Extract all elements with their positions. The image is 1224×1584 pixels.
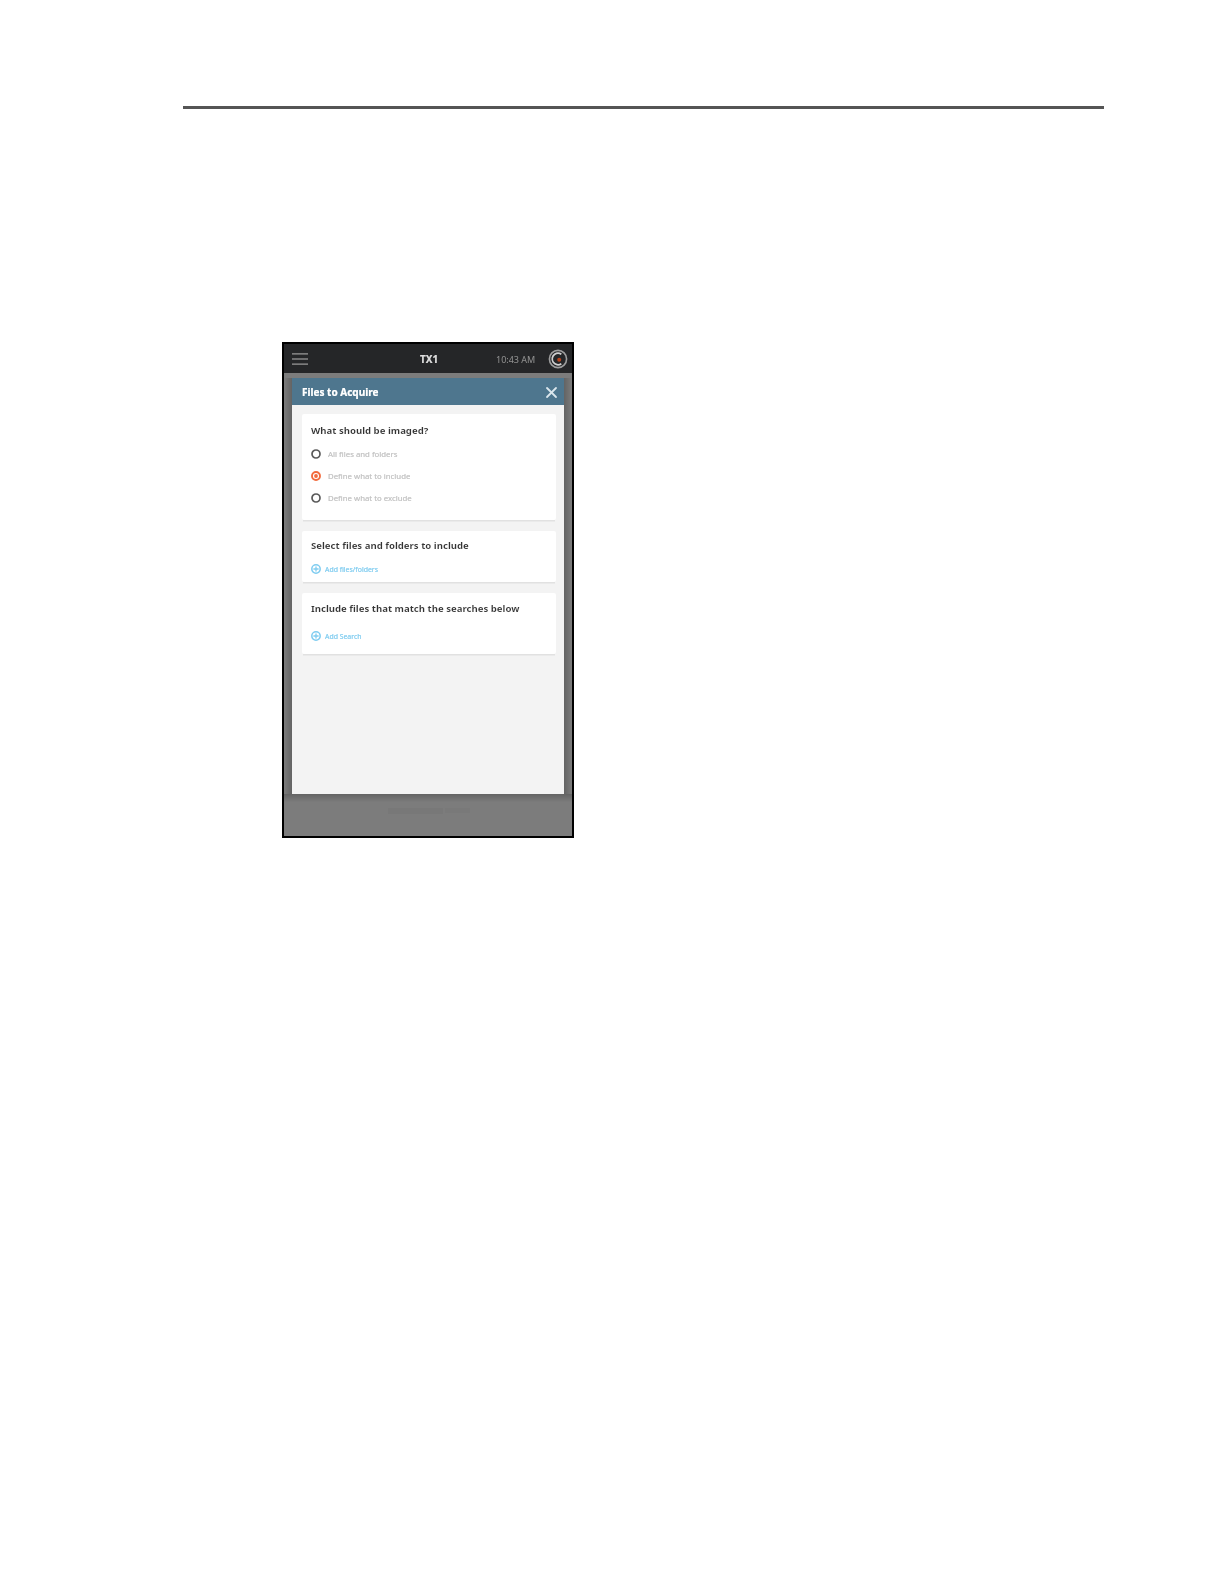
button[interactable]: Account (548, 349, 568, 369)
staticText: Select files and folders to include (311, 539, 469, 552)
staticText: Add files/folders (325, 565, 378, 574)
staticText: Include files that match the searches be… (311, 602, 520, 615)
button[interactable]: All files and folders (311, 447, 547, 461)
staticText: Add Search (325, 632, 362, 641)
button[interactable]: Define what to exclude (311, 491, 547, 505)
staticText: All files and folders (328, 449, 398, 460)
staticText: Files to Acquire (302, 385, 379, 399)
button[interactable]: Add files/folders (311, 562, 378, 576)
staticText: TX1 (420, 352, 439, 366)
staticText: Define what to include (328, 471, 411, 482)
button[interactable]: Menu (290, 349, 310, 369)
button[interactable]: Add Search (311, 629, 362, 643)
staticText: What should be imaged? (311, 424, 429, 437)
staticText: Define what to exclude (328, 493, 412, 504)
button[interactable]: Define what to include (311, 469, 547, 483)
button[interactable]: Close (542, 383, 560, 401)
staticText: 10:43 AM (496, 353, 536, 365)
----
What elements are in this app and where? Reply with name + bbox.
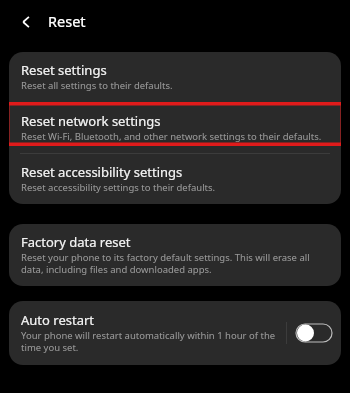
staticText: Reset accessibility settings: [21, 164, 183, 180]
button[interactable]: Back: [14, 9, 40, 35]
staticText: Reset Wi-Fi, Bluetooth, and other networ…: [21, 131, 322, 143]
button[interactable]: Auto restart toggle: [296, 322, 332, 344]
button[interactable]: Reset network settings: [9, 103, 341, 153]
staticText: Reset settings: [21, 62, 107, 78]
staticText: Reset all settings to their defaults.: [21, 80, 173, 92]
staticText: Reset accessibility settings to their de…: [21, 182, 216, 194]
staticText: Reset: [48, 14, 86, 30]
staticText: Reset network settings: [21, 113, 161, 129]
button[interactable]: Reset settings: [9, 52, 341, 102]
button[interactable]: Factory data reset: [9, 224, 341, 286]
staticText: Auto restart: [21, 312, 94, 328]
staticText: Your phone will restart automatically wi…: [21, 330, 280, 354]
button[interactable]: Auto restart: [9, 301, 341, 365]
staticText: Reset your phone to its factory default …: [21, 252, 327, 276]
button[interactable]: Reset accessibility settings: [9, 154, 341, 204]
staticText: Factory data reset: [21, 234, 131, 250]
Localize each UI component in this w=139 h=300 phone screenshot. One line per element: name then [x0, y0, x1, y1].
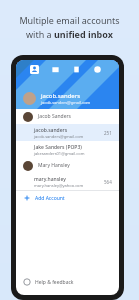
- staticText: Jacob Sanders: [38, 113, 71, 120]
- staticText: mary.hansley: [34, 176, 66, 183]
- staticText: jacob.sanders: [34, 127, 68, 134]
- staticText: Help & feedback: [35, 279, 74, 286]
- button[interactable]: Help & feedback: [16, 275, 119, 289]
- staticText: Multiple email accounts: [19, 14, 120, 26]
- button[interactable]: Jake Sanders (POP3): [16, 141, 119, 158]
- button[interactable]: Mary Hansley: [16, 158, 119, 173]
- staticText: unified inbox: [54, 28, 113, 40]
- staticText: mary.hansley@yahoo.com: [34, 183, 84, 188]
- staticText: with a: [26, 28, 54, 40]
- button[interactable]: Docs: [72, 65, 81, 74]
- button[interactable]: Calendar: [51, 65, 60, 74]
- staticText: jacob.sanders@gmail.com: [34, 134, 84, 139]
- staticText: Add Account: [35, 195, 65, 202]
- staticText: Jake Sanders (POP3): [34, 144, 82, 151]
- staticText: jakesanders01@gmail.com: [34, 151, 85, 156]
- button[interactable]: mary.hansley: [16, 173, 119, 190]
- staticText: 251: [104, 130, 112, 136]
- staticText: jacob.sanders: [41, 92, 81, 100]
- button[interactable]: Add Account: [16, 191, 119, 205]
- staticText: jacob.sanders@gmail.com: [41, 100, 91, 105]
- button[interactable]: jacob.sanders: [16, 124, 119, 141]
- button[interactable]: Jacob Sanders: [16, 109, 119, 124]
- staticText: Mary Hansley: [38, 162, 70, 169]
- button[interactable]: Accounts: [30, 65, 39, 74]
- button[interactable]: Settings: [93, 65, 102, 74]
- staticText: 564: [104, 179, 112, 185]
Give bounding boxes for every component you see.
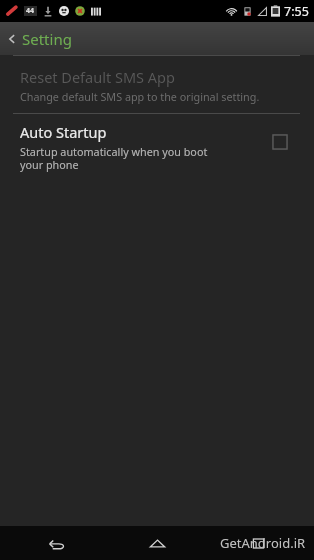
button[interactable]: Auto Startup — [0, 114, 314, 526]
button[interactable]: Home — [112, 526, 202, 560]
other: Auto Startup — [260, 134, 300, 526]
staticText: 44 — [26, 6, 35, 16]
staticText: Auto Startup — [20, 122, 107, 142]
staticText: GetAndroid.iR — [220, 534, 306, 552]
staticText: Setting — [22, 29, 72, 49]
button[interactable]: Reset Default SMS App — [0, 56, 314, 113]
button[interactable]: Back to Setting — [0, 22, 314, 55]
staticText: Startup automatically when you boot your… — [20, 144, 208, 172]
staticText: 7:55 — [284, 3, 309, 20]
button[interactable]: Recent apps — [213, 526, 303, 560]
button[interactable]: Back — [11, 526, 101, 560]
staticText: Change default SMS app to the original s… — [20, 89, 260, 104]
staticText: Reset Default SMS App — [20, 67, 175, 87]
----
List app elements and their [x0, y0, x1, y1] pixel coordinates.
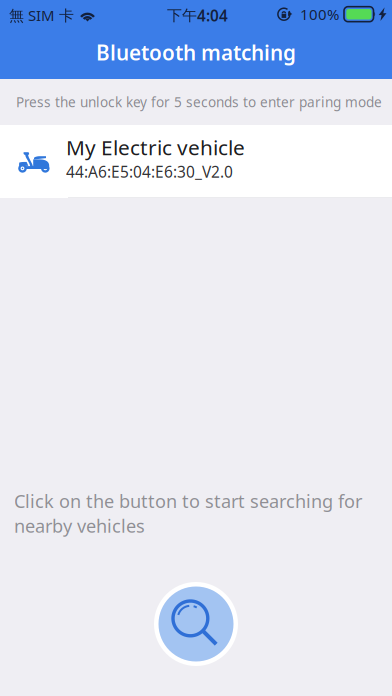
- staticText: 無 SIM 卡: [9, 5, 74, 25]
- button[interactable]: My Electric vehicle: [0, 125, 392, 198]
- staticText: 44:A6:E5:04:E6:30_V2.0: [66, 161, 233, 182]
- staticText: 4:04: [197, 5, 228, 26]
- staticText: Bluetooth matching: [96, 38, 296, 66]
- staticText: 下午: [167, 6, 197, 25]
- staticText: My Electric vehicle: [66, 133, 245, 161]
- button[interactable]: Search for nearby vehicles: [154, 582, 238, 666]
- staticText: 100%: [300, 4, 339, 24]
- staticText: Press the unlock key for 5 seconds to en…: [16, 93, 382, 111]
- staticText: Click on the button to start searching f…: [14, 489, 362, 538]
----
TASK
Count every line of the material above that holds the string "Electric", then state only the total.

SOLVED EXERCISE
2